Optimization techniques for the project

Hello,

this thread is mainly meant to explore what optimizations are feasible within the three week window of the project and which are not. This includes my impressions and opinions on what I found, which might be completely off since I haven’t built a single compiler in my life. Also there are some questions on implementation details in there.

Basically I looked over this list on Wikipedia to find out some basic strategies for optimization and to maybe get an idea which problems are actually targeted by optimizations. I skipped over some because they are about functional languages, arrays or smarter code generation and thus out of the scope of the project.

Loop Optimizations

These all look cool but many exploit the rigid structure of FOR-loops:

  • Fission/Fusion: LOOP (c) {P}; LOOP (c) {Q} becomes LOOP (c) {P; Q} and in reverse (assuming that P and Q are somehow independent). From my experience most WHILE-loops in a program have different looking conditions, but maybe that is because all languages I ever used had FOR-loops. Fusion supposedly cuts down on loop overhead while fission seems to be a way to prevent the block within the loop from having to use too many registers because once those run out we have to store stuff on the stack or some other place which incurs a speed/memory penalty. (stuff in registers is readily available while everything else needs to be loaded)
  • Inversion: WHILE (c) {P} becomes IF (c) {P}; DO {P} WHILE(c). Supposedly this let’s you save a few jumps but this is not why I included it, rather it seems to be necessary for the next optimization which seems huge.
  • Loop-invariant code motion: Something within a loop is not influenced by the changes in the loop, so why not just pull it out? The first problem here is that if we have WHILE (c) {P; Q}, where P is “invariant”, then P; WHILE (c) {Q} will (potentially) produce a different result if c is not satisfied. So the way to go is to use inversion on the loop and then to pull out P from the resulting DO WHILE-loop. Interestingly enough the Wikipedia page doesn’t actually qualify what code can be pulled out safely. I think a basic prerequisite is that P is idempotent but I have no clue how to tell that to the compiler.

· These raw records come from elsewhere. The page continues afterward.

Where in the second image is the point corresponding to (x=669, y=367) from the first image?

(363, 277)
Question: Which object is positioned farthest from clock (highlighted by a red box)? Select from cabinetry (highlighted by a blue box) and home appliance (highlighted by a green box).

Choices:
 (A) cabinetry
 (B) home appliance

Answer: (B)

One big problem I see is that we don’t have DO WHILE-loops and the parser does not accept DO.

I left out loop switching/splitting and software pipelining because they seem very specifc to FOR-loops. If I understand software pipelining correctly it is this:

  • If you have a process, consisting of two tasks, that is repeated many times and switching from one task to the other incurs overhead then doing all first tasks at once and then all second tasks at once is faster overall.

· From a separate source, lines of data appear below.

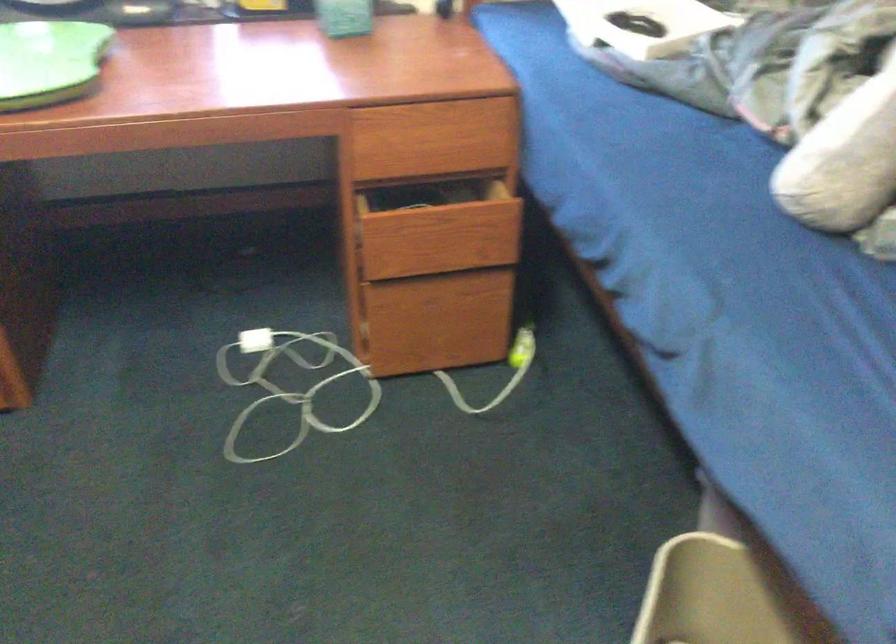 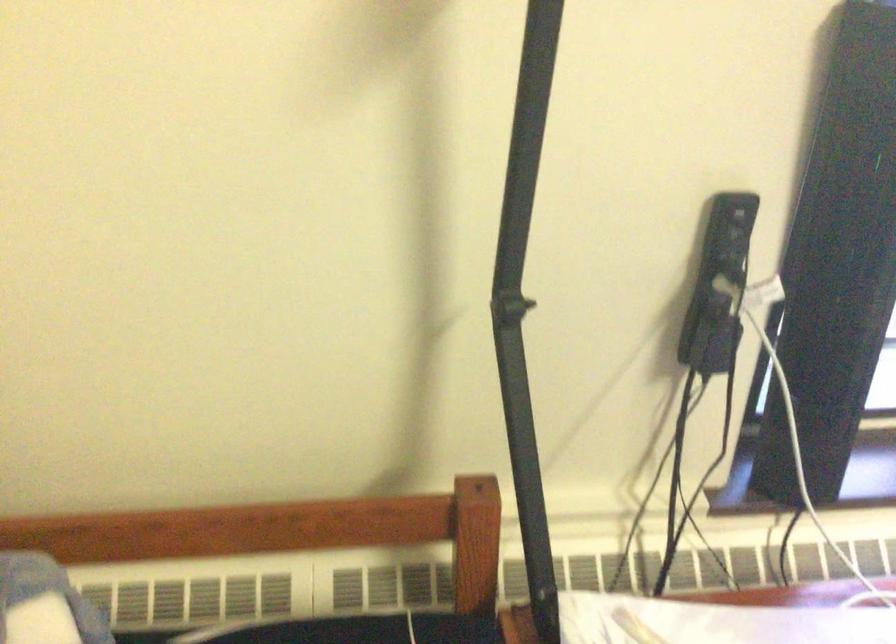 Question: In a continuous first-person perspective shot, in which direction is the camera moving?

Choices:
 (A) Left
 (B) Right
 (C) Forward
 (D) Backward

Answer: (A)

But it has the drawback that you have to store all the the results of the first tasks before you can start with the second one, thus forcing you into poor storage options (stack, hard drive) which incur retrieval costs.

Expression and Statement optimizations

These seem to be concerned with removing redundant lines of code and/or expression evaluations, thus saving resources.

  • Common Sub-expression Elimination: In short it is wasteful to evaluate x + y twice in the evaluation of the term (x + y) + (x + y) * 2. The problem with this is that a term might have side effects, i.e. if I evaluate (x + y) + f() + (x + y) where f is a function that modifies x then I could be screwed depending on the order of evaluation. How is our compiler supposed to handle this?.
  • Constant Folding/Propagation: The folding is a part of the bonus points but propagation is left out here. Basically int x = 2 + 3; int y = x; becomes int x = 5; int y = x; via folding and then int x = 5; int y = 5; via propagation. Propagation probably requires clever handling of scopes, so you don’t overwrite a variable that is shadowing a previously defined variable. (Additionally certain things can be folded based on generic identities, such as 0 * a, 1 * a, a - a, a && a, a || a, etc.)
  • Dead-store Elimination: Removes any assignment that is never used, i.e. the int x = 5; from the previous optimization. This seems dangerous because overwriting memory is potentially a desirable side effect, no matter the value you write. Can this affect tests on the server? Locally the tests in CodeGenTests.java compare the output of MarsUtil.run with the expected value. But run returns the value in $a0, not $v0 or $v1. Is this the same on the server? Also doesn’t it (at least in principle) violate the calling convention?
  • Dead-code Elimination: Remove anything that isn’t used. This seems difficult because I need to know what code is actually used.
  • Inlining: Replace a function call by the function body. This seems to become more efficient for function calls with a lot of constant arguments. In case all arguments are constant the function can be evaluated and the function call can be replaced by that value. This last variant is basically folding as described above with the caveat that global variables might be in the function body, which would screw everything up.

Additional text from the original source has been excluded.